### What to do
Report each line of the data below in which "бензиновые" appears.

### Material shown ###

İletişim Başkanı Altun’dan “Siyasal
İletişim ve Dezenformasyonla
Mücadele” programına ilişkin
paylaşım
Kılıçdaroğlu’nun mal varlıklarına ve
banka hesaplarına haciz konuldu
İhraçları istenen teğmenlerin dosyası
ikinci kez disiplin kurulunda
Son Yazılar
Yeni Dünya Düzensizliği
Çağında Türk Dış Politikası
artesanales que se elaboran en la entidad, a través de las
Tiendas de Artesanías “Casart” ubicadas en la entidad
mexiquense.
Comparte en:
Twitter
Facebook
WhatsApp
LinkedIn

###
### Material shown ###

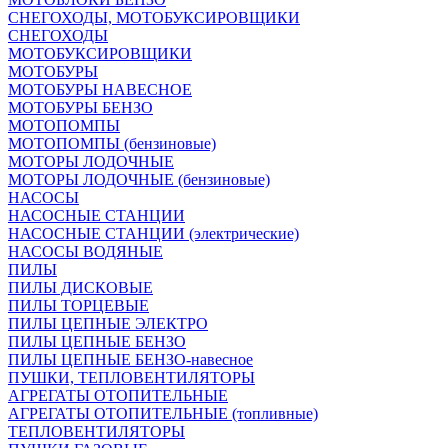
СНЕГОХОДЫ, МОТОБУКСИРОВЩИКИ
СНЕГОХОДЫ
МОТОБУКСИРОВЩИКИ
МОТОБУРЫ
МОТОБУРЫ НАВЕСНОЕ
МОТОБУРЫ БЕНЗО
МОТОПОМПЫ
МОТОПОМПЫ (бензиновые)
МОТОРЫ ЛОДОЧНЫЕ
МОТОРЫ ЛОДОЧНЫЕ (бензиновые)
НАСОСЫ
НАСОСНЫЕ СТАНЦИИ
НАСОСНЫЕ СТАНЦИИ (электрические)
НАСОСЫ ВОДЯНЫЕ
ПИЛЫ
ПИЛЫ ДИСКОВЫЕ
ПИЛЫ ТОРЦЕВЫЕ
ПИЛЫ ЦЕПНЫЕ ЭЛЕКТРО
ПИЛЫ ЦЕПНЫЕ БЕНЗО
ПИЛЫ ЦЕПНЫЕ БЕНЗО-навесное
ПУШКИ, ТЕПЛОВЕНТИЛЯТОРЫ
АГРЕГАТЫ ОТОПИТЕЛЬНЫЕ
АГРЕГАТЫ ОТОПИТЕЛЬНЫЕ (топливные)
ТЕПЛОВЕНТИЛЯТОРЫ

###

### Solution to the exercise
МОТОПОМПЫ (бензиновые)
МОТОРЫ ЛОДОЧНЫЕ (бензиновые)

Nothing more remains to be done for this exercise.